## Problem requirements
From the entries below, gather every line containing the string "باعث".

※

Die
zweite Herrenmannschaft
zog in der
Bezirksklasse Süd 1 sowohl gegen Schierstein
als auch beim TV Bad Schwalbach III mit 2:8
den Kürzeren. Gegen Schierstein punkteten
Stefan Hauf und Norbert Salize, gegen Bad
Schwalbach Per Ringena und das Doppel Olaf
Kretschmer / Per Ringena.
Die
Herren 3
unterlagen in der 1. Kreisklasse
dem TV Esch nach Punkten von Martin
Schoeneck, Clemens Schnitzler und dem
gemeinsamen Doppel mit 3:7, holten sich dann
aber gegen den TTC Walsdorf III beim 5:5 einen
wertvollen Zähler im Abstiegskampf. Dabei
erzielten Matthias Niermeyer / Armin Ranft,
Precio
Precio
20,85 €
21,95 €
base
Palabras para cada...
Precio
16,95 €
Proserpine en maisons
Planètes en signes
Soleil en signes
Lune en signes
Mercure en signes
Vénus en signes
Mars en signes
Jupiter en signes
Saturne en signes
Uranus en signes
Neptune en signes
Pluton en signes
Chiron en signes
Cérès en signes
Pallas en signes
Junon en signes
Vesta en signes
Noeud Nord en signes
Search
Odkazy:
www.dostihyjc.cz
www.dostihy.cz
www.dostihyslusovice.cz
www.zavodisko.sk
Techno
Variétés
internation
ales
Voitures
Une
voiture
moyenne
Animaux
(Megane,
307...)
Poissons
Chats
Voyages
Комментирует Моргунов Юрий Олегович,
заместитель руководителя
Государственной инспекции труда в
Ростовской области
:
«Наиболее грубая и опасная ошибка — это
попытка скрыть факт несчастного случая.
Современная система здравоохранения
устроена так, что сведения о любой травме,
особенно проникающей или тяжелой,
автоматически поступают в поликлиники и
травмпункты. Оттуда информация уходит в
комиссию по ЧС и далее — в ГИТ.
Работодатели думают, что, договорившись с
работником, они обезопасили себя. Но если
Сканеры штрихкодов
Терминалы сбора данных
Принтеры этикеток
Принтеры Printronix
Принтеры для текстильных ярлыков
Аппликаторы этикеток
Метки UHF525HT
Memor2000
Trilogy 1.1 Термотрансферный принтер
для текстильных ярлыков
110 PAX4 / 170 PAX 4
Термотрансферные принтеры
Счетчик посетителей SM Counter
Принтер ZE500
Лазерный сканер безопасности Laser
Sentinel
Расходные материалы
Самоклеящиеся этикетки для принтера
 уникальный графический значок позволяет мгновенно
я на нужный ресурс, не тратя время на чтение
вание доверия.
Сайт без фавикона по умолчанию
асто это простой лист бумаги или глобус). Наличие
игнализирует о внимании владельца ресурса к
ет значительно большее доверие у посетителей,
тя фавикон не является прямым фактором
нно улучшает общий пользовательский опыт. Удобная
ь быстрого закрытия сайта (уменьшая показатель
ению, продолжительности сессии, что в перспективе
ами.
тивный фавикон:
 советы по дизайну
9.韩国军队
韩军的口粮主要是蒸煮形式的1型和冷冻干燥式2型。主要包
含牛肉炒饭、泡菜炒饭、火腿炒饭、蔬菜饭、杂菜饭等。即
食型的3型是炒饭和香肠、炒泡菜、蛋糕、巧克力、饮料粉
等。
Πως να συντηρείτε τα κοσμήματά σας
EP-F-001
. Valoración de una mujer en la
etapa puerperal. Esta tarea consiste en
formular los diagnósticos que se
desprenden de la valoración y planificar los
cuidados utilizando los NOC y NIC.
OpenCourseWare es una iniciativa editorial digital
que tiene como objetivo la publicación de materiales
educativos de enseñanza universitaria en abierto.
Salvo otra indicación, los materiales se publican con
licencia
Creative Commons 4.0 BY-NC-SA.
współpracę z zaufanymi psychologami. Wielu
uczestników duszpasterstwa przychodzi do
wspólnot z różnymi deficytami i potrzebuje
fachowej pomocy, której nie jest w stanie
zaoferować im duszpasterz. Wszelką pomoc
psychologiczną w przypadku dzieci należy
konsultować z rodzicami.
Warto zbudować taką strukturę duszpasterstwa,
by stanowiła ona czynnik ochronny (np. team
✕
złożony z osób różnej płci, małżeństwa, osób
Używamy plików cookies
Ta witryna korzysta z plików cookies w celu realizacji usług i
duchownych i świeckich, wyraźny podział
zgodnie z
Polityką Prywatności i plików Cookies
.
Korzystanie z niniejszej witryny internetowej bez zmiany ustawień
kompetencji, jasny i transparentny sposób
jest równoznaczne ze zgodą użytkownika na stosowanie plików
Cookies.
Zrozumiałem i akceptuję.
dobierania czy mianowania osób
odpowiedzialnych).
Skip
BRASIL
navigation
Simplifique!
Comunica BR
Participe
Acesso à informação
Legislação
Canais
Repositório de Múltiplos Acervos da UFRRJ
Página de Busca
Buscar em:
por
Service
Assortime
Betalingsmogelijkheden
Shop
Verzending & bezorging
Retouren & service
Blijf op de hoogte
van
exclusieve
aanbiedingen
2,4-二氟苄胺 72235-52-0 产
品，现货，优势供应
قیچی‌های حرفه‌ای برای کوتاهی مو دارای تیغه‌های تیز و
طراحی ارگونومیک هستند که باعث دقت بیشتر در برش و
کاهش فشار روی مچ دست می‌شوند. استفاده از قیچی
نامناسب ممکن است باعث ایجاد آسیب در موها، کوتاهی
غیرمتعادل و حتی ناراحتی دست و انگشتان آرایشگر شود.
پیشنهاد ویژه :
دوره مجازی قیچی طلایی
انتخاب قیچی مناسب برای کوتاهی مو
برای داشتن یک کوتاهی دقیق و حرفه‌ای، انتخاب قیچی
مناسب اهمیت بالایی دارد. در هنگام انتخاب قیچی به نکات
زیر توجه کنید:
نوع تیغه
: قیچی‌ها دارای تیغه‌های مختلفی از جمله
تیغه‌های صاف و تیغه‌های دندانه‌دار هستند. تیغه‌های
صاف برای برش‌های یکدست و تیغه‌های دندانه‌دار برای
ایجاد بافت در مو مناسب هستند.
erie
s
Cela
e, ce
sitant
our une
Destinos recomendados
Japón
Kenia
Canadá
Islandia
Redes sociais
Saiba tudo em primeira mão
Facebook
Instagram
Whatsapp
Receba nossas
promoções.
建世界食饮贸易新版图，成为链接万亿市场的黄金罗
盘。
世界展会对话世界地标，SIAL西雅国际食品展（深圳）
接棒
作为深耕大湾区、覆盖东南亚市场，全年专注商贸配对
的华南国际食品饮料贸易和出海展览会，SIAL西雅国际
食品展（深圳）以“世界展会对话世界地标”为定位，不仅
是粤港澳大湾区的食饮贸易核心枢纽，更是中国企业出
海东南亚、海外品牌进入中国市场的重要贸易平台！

※

## Problem solution
طراحی ارگونومیک هستند که باعث دقت بیشتر در برش و
نامناسب ممکن است باعث ایجاد آسیب در موها، کوتاهی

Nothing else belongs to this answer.